El ciego asintió por deferencia.

—Creo que ya sabe la respuesta, agente Mulder.

—Eran las cenizas de las víctimas de su isla, ¿verdad? Las utiliza como… estandarte o imanes para atraer la atención de los fantasmas.

Kamida bajó el rostro hacia sus manos entrelazadas.

—Con los años me acostumbré a mi ceguera y después de haber hecho contactos y ganado mucho dinero, regresé al atolón Enika. Los espíritus de mi pueblo me habían narrado su historia, explicado su vida y repetido una y otra vez lo que había ocurrido aquí, hasta que enloquecí de tanto oírlo. Tenía que volver, por motivos de salud mental. —Calló y alzó su mirada ciega hacia Mulder y Scully—. Hay empresarios dispuestos a hacer cosas por gente excéntrica sin hacer preguntas, siempre que el dinero sea generoso. Pasé muchos días aquí en los acantilados, arrastrándome por este atolón abandonado que se había vuelto a cubrir de selva. Estaba ciego pero sabía adonde ir y hacia dónde mirar, guiado por las voces. Con un cuchillo, una pala y un barril, pasé varios días bajo el sol abrasador del Pacífico, trabajando. Encontré las escasas cenizas de mi gente que había sido incinerada y carbonizada hasta convertirse en meras sombras en la roca.

»Había transcurrido mucho tiempo y cabía esperar que las manchas hubieran desaparecido a la intemperie, se hubieran fundido con el coral y la arena, o borrado por las tormentas y el oleaje. Pero seguían allí, esperándome, como sombras humanas recortadas contra los acantilados. Las arranqué de una en una, siguiendo las instrucciones de los espíritus.

»Recogí toda la ceniza que pude. Era irrisorio que todo lo que quedaba de la población de una isla fuera esa triste cantidad, pero bastaba para mis fines… y los suyos. Cuando estuve listo, envié unas muestras de la ceniza, a modo de tarjeta de presentación, a las personas que debían recibirlas.

—¿Envió un frasquito a Nancy Scheck? —preguntó Scully.

Ryan Kamida asintió.

—Y un paquete a Emil Gregory, y otro a Oscar McCarron, de Nuevo México. Los espíritus no necesitaban realmente la ceniza, pues ellos mismos señalaban sus propios objetivos. Pero servía… y me servía para controlarlos.

Mulder se quedó horrorizado.

—Nancy Scheck y los demás sólo recibieron una pequeña muestra de esa ceniza… pero ha traído a esta isla un barril entero.

De pronto recordó a los tres pescadores aterrorizados acarreando la terrible carga y dejándola en la playa, donde en esos momentos permanecía desprotegida, porque Bear Dooley no la quería dentro del refugio.
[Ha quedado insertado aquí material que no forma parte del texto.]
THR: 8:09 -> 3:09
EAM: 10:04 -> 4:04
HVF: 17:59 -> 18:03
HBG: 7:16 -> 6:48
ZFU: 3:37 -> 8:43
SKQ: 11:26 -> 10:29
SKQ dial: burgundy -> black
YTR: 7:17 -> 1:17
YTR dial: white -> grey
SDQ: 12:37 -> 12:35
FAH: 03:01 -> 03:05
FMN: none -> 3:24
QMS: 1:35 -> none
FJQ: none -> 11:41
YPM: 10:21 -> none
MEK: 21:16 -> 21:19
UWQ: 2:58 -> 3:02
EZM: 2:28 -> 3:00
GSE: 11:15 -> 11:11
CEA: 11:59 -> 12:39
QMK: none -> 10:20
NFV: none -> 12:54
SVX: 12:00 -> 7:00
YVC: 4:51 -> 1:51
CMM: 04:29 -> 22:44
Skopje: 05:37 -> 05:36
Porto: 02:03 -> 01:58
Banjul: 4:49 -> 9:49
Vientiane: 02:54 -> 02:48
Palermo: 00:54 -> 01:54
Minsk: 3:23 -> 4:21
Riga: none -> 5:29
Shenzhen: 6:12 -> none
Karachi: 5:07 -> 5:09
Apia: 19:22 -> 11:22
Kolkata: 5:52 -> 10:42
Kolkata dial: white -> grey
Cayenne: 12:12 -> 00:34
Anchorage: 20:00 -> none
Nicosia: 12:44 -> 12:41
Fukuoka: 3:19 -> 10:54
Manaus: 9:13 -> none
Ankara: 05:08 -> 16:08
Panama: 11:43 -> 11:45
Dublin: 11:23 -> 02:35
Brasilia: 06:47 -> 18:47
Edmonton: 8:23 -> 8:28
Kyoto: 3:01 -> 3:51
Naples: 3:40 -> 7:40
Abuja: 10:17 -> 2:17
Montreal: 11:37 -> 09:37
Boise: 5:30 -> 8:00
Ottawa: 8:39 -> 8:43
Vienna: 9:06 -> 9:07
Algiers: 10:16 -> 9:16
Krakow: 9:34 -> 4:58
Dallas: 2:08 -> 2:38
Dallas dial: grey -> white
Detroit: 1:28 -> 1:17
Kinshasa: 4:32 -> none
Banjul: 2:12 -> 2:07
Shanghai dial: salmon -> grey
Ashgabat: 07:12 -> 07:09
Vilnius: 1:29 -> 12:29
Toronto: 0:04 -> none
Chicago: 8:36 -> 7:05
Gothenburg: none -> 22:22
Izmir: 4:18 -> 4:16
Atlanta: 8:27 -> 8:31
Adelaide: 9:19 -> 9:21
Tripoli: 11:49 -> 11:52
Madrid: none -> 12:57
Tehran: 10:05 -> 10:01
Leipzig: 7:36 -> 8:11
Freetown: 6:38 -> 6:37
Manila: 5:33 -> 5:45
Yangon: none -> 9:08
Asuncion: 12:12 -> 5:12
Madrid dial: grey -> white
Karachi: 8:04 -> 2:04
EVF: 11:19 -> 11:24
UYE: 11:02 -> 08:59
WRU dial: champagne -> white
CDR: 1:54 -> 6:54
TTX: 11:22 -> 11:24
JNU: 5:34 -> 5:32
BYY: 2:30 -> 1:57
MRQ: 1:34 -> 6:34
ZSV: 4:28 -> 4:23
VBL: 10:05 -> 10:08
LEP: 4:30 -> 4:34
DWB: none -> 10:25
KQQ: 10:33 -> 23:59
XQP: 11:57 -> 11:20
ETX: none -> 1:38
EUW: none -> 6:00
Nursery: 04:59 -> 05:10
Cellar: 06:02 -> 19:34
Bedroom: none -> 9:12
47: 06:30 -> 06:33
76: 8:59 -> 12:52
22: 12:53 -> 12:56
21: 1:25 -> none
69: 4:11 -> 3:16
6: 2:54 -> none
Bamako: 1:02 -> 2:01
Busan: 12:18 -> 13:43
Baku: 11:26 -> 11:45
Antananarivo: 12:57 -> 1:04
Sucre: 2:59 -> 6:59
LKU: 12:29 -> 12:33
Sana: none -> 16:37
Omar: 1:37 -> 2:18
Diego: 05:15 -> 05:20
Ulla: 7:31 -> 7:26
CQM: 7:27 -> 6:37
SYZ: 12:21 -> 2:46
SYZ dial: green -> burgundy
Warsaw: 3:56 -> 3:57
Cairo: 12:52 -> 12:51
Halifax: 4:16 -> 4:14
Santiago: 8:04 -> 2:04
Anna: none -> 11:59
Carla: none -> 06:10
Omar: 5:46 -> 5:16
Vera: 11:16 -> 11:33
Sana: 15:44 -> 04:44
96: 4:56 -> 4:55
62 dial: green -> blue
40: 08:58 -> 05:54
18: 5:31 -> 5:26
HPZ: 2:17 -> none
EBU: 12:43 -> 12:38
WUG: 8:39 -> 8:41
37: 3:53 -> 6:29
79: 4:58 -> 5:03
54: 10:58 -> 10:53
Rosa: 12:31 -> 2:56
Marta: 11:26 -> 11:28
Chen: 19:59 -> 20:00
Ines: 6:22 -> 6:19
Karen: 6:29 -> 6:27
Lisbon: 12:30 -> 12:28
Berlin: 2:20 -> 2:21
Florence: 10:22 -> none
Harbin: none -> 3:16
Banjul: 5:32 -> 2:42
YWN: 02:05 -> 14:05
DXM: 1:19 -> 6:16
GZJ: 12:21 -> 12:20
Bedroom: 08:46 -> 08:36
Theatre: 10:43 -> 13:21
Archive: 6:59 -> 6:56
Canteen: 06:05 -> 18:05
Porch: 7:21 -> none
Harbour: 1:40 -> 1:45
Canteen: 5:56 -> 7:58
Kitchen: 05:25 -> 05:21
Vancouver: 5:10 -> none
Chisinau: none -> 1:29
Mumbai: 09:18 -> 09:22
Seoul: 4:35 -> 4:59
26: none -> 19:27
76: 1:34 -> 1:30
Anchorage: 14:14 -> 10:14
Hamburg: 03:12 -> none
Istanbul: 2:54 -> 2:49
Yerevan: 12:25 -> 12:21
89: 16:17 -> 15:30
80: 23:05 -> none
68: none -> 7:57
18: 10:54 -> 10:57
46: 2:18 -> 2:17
—Es todo lo que tengo —respondió Kamida—. Es la forma de traerlos aquí a todos. Por fin.

En ese instante sonó el teléfono y Víctor Ogilvy contestó. Abrió los ojos desmesuradamente mientras apretaba el auricular contra la oreja, como si la comunicación tuviera dificultades.

—¡Bear! —exclamó Víctor, aferrando el auricular y mirándolo fijamente con la boca entreabierta—. Una llamada del capitán Ives. Los radares a bordo del Dallas acaban de detectar algo grande y poderoso que se aproxima al atolón, y no es un huracán. No sabe lo que es, pero… ¡jamás ha visto nada parecido! —Víctor tragó saliva, agitando el auricular en el aire—. La transmisión se ha cortado y no consigo recuperarla.

—¿Qué demonios está pasando aquí? —preguntó Dooley a voz en cuello—. Sólo quedan treinta y cinco minutos para la detonación. ¡No podemos permitirnos complicaciones ahora!

De pronto en el refugio se produjo un apagón y quedaron sumidos en la más absoluta oscuridad.